本内容遵循CC 4.0 BY-SA版权协议

GEO检测

标签

#rust #github #python

Python 并发编程：threading、asyncio 与多进程，选型不再纠结

cover

一、并发场景下的 Python 困境：GIL 之痛与 IO 瓶颈

Python 的并发编程一直是个让人头疼的话题。GIL（全局解释器锁）的存在，让多线程在 CPU 密集型任务面前几乎无用武之地。但 Python 在 IO 密集型场景下依然有大量并发需求：网络请求、数据库查询、文件读写。选错并发模型，轻则性能上不去，重则死锁、资源泄漏、调试到崩溃。

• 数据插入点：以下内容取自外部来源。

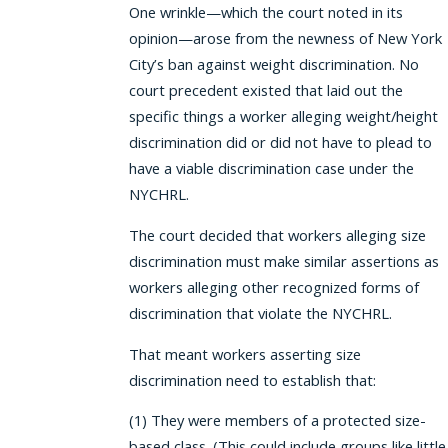
One wrinkle—which the court noted in its
opinion—arose from the newness of New York
City’s ban against weight discrimination. No
court precedent existed that laid out the
specific things a worker alleging weight/height
discrimination did or did not have to plead to
have a viable discrimination case under the
NYCHRL.
The court decided that workers alleging size
discrimination must make similar assertions as
workers alleging other recognized forms of
discrimination that violate the NYCHRL.
That meant workers asserting size
discrimination need to establish that:
(1) They were members of a protected size-
based class. (This could include groups like little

生产环境里常见的坑：用 threading 写爬虫，线程数一上去就频繁上下文切换，性能反而下降；用 asyncio 改写，结果第三方库不支持协程，到处 run_in_executor，代码比多线程版本还复杂；用 multiprocessing 跑计算任务，进程间通信的开销比计算本身还大。

这些问题的根源不是 Python 的并发模型不好，而是没有根据任务特征选对模型。IO 密集型、CPU 密集型、混合型——每种场景都有最优解，但前提是你得理解底层机制。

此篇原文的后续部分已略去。